= WORK ORDER =
Nothing but the entries, copied exactly, should appear in the response.

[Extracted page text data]
________________
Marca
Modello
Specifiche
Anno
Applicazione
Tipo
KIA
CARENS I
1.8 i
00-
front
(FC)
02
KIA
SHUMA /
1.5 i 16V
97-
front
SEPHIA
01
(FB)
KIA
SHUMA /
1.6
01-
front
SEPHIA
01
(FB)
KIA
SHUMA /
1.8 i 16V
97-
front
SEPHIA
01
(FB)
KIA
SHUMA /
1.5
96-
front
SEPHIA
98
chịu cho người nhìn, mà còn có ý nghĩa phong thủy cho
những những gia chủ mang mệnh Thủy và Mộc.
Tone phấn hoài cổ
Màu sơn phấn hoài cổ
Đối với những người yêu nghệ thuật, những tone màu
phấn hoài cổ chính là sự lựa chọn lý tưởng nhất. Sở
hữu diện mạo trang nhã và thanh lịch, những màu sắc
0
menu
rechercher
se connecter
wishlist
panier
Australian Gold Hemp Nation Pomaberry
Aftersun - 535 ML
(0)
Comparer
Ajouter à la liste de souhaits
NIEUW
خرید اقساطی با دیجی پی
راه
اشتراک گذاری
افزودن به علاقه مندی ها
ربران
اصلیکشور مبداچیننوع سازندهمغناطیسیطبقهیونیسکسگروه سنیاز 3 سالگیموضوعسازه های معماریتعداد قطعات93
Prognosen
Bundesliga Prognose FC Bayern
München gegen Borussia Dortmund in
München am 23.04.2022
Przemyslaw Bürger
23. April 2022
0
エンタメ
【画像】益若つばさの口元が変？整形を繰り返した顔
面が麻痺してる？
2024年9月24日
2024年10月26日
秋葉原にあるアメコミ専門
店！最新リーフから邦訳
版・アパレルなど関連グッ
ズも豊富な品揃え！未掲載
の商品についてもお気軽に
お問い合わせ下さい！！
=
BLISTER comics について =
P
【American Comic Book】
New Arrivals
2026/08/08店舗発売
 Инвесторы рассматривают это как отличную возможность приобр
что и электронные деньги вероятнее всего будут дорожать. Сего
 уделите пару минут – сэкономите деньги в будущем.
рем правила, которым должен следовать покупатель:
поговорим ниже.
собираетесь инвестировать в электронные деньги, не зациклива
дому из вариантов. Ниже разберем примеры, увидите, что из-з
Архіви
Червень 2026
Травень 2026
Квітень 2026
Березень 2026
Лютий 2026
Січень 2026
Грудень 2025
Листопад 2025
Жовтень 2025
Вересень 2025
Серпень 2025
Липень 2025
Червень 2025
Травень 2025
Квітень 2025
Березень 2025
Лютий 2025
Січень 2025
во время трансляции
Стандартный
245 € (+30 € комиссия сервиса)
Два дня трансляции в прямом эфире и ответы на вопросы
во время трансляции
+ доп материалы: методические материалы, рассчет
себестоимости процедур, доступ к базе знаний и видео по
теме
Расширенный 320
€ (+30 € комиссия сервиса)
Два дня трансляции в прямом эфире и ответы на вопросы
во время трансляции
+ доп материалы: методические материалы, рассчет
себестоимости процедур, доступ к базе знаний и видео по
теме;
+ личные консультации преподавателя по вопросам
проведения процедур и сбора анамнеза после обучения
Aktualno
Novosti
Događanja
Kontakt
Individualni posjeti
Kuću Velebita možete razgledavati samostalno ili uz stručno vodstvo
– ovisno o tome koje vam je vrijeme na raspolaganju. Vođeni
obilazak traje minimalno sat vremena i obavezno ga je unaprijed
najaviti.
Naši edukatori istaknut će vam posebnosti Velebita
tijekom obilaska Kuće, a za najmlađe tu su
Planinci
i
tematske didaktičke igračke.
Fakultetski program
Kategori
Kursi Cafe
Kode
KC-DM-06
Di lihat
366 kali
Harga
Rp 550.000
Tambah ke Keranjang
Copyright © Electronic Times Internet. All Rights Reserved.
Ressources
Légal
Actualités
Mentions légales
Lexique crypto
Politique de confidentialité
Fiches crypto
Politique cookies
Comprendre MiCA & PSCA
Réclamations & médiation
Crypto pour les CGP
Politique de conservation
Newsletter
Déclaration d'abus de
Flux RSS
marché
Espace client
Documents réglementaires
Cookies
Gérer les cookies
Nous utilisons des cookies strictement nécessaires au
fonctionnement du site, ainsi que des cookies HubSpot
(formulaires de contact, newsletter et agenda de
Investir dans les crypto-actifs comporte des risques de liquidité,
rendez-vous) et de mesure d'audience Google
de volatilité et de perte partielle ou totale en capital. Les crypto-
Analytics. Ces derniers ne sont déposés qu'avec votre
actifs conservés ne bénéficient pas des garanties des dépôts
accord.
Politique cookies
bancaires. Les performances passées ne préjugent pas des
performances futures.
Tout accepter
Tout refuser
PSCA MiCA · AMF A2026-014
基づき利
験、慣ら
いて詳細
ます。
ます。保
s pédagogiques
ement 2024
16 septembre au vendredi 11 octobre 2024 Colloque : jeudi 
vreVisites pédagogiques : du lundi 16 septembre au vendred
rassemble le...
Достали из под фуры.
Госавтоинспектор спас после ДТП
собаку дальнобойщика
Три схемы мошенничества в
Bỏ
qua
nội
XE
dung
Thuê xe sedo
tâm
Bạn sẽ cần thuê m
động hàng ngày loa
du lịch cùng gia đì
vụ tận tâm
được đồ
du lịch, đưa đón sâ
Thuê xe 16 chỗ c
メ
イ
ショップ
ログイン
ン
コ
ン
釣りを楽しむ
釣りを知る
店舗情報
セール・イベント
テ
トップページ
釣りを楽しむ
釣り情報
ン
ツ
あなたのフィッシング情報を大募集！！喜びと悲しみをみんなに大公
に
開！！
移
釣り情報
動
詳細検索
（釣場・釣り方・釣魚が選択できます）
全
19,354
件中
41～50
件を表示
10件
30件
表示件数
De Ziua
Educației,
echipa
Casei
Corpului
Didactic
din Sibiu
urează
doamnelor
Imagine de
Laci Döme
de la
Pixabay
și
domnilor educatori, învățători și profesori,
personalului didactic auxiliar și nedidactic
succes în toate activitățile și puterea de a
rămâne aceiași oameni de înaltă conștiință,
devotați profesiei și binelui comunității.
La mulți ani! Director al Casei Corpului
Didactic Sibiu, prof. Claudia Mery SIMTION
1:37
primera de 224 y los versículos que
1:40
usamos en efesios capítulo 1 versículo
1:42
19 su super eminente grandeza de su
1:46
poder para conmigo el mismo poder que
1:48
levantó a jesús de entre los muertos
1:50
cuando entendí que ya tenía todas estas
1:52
________________
= TASK ANSWER =
Marca
Modello
Specifiche
Anno
Applicazione
Tipo
KIA
CARENS I
1.8 i
00-
front
(FC)
02
KIA
SHUMA /
1.5 i 16V
97-
front
SEPHIA
01
(FB)
KIA
SHUMA /
1.6
01-
front
SEPHIA
01
(FB)
KIA
SHUMA /
1.8 i 16V
97-
front
SEPHIA
01
(FB)
KIA
SHUMA /
1.5
96-
front
SEPHIA
98
chịu cho người nhìn, mà còn có ý nghĩa phong thủy cho
những những gia chủ mang mệnh Thủy và Mộc.
Tone phấn hoài cổ
Màu sơn phấn hoài cổ
Đối với những người yêu nghệ thuật, những tone màu
phấn hoài cổ chính là sự lựa chọn lý tưởng nhất. Sở
hữu diện mạo trang nhã và thanh lịch, những màu sắc
0
menu
rechercher
se connecter
wishlist
panier
Australian Gold Hemp Nation Pomaberry
Aftersun - 535 ML
(0)
Comparer
Ajouter à la liste de souhaits
NIEUW
خرید اقساطی با دیجی پی
راه
اشتراک گذاری
افزودن به علاقه مندی ها
ربران
اصلیکشور مبداچیننوع سازندهمغناطیسیطبقهیونیسکسگروه سنیاز 3 سالگیموضوعسازه های معماریتعداد قطعات93
Prognosen
Bundesliga Prognose FC Bayern
München gegen Borussia Dortmund in
München am 23.04.2022
Przemyslaw Bürger
23. April 2022
0
エンタメ
【画像】益若つばさの口元が変？整形を繰り返した顔
面が麻痺してる？
2024年9月24日
2024年10月26日
秋葉原にあるアメコミ専門
店！最新リーフから邦訳
版・アパレルなど関連グッ
ズも豊富な品揃え！未掲載
の商品についてもお気軽に
お問い合わせ下さい！！
=
BLISTER comics について =
P
【American Comic Book】
New Arrivals
2026/08/08店舗発売
 Инвесторы рассматривают это как отличную возможность приобр
что и электронные деньги вероятнее всего будут дорожать. Сего
 уделите пару минут – сэкономите деньги в будущем.
рем правила, которым должен следовать покупатель:
поговорим ниже.
собираетесь инвестировать в электронные деньги, не зациклива
дому из вариантов. Ниже разберем примеры, увидите, что из-з
Архіви
Червень 2026
Травень 2026
Квітень 2026
Березень 2026
Лютий 2026
Січень 2026
Грудень 2025
Листопад 2025
Жовтень 2025
Вересень 2025
Серпень 2025
Липень 2025
Червень 2025
Травень 2025
Квітень 2025
Березень 2025
Лютий 2025
Січень 2025
во время трансляции
Стандартный
245 € (+30 € комиссия сервиса)
Два дня трансляции в прямом эфире и ответы на вопросы
во время трансляции
+ доп материалы: методические материалы, рассчет
себестоимости процедур, доступ к базе знаний и видео по
теме
Расширенный 320
€ (+30 € комиссия сервиса)
Два дня трансляции в прямом эфире и ответы на вопросы
во время трансляции
+ доп материалы: методические материалы, рассчет
себестоимости процедур, доступ к базе знаний и видео по
теме;
+ личные консультации преподавателя по вопросам
проведения процедур и сбора анамнеза после обучения
Aktualno
Novosti
Događanja
Kontakt
Individualni posjeti
Kuću Velebita možete razgledavati samostalno ili uz stručno vodstvo
– ovisno o tome koje vam je vrijeme na raspolaganju. Vođeni
obilazak traje minimalno sat vremena i obavezno ga je unaprijed
najaviti.
Naši edukatori istaknut će vam posebnosti Velebita
tijekom obilaska Kuće, a za najmlađe tu su
Planinci
i
tematske didaktičke igračke.
Fakultetski program
Kategori
Kursi Cafe
Kode
KC-DM-06
Di lihat
366 kali
Harga
Rp 550.000
Tambah ke Keranjang
Copyright © Electronic Times Internet. All Rights Reserved.
Ressources
Légal
Actualités
Mentions légales
Lexique crypto
Politique de confidentialité
Fiches crypto
Politique cookies
Comprendre MiCA & PSCA
Réclamations & médiation
Crypto pour les CGP
Politique de conservation
Newsletter
Déclaration d'abus de
Flux RSS
marché
Espace client
Documents réglementaires
Cookies
Gérer les cookies
Nous utilisons des cookies strictement nécessaires au
fonctionnement du site, ainsi que des cookies HubSpot
(formulaires de contact, newsletter et agenda de
Investir dans les crypto-actifs comporte des risques de liquidité,
rendez-vous) et de mesure d'audience Google
de volatilité et de perte partielle ou totale en capital. Les crypto-
Analytics. Ces derniers ne sont déposés qu'avec votre
actifs conservés ne bénéficient pas des garanties des dépôts
accord.
Politique cookies
bancaires. Les performances passées ne préjugent pas des
performances futures.
Tout accepter
Tout refuser
PSCA MiCA · AMF A2026-014
基づき利
験、慣ら
いて詳細
ます。
ます。保
s pédagogiques
ement 2024
16 septembre au vendredi 11 octobre 2024 Colloque : jeudi 
vreVisites pédagogiques : du lundi 16 septembre au vendred
rassemble le...
Достали из под фуры.
Госавтоинспектор спас после ДТП
собаку дальнобойщика
Три схемы мошенничества в
Bỏ
qua
nội
XE
dung
Thuê xe sedo
tâm
Bạn sẽ cần thuê m
động hàng ngày loa
du lịch cùng gia đì
vụ tận tâm
được đồ
du lịch, đưa đón sâ
Thuê xe 16 chỗ c
メ
イ
ショップ
ログイン
ン
コ
ン
釣りを楽しむ
釣りを知る
店舗情報
セール・イベント
テ
トップページ
釣りを楽しむ
釣り情報
ン
ツ
あなたのフィッシング情報を大募集！！喜びと悲しみをみんなに大公
に
開！！
移
釣り情報
動
詳細検索
（釣場・釣り方・釣魚が選択できます）
全
19,354
件中
41～50
件を表示
10件
30件
表示件数
De Ziua
Educației,
echipa
Casei
Corpului
Didactic
din Sibiu
urează
doamnelor
Imagine de
Laci Döme
de la
Pixabay
și
domnilor educatori, învățători și profesori,
personalului didactic auxiliar și nedidactic
succes în toate activitățile și puterea de a
rămâne aceiași oameni de înaltă conștiință,
devotați profesiei și binelui comunității.
La mulți ani! Director al Casei Corpului
Didactic Sibiu, prof. Claudia Mery SIMTION
1:37
primera de 224 y los versículos que
1:40
usamos en efesios capítulo 1 versículo
1:42
19 su super eminente grandeza de su
1:46
poder para conmigo el mismo poder que
1:48
levantó a jesús de entre los muertos
1:50
cuando entendí que ya tenía todas estas
1:52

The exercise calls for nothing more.